Study material: Begin
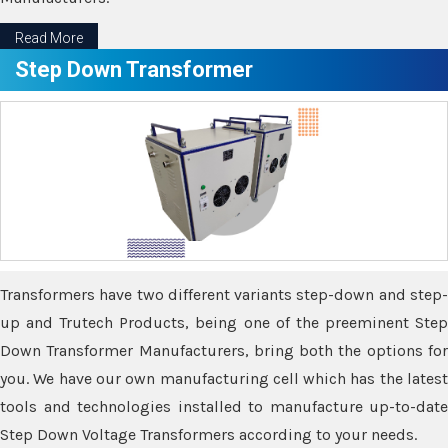
Read More
Step Down Transformer
Transformers have two different variants step-down and step-
up and Trutech Products, being one of the preeminent Step
Down Transformer Manufacturers, bring both the options for
you. We have our own manufacturing cell which has the latest
tools and technologies installed to manufacture up-to-date
Step Down Voltage Transformers according to your needs.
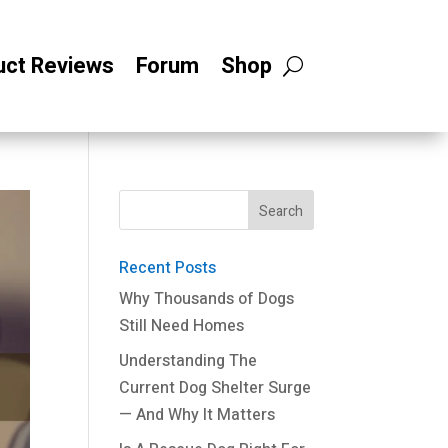
uct Reviews
Forum
Shop
Recent Posts
Why Thousands of Dogs
Still Need Homes
Understanding The
Current Dog Shelter Surge
— And Why It Matters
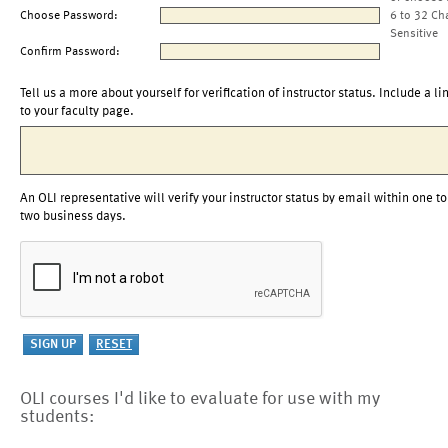
Choose Password:
6 to 32 Ch
Sensitive
Confirm Password:
Tell us a more about yourself for verification of instructor status. Include a li
to your faculty page.
An OLI representative will verify your instructor status by email within one to
two business days.
OLI courses I'd like to evaluate for use with my
students:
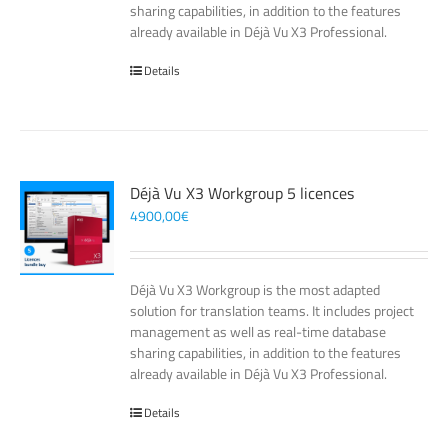
sharing capabilities, in addition to the features
already available in Déjà Vu X3 Professional.
Details
Déjà Vu X3 Workgroup 5 licences
4900,00
€
Déjà Vu X3 Workgroup is the most adapted
solution for translation teams. It includes project
management as well as real-time database
sharing capabilities, in addition to the features
already available in Déjà Vu X3 Professional.
Details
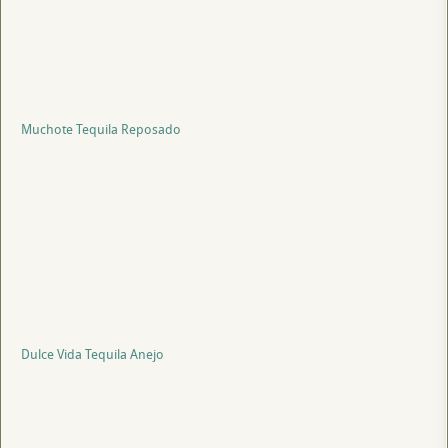
Muchote Tequila Reposado
Dulce Vida Tequila Anejo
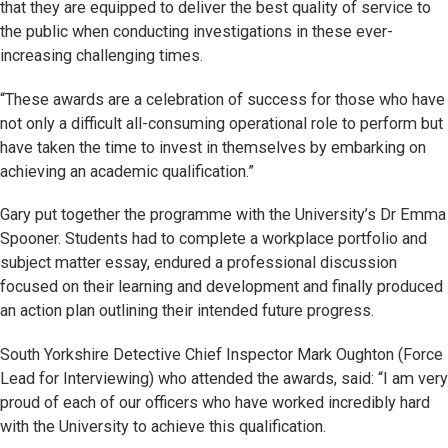
that they are equipped to deliver the best quality of service to
the public when conducting investigations in these ever-
increasing challenging times.
“These awards are a celebration of success for those who have
not only a difficult all-consuming operational role to perform but
have taken the time to invest in themselves by embarking on
achieving an academic qualification.”
Gary put together the programme with the University’s Dr Emma
Spooner. Students had to complete a workplace portfolio and
subject matter essay, endured a professional discussion
focused on their learning and development and finally produced
an action plan outlining their intended future progress.
South Yorkshire Detective Chief Inspector Mark Oughton (Force
Lead for Interviewing) who attended the awards, said: “I am very
proud of each of our officers who have worked incredibly hard
with the University to achieve this qualification.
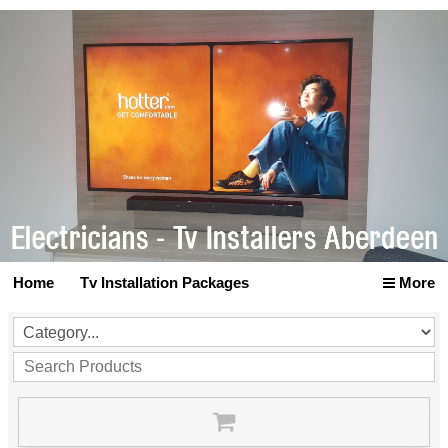
Home
Tv Installation Packages
More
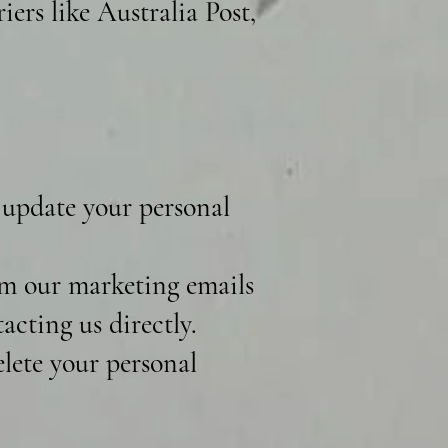
iers like Australia Post,
 update your personal
m our marketing emails
acting us directly.
lete your personal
Study material: End
**Assigned task**.
Starting at the line that holds "Lead for Interviewing)", retype every line through the end of the data, both ends included. Pictures stay out of the copy.

**Exercise response**.
Lead for Interviewing) who attended the awards, said: “I am very
proud of each of our officers who have worked incredibly hard
with the University to achieve this qualification.
Home
Tv Installation Packages
More
iers like Australia Post,
 update your personal
m our marketing emails
acting us directly.
lete your personal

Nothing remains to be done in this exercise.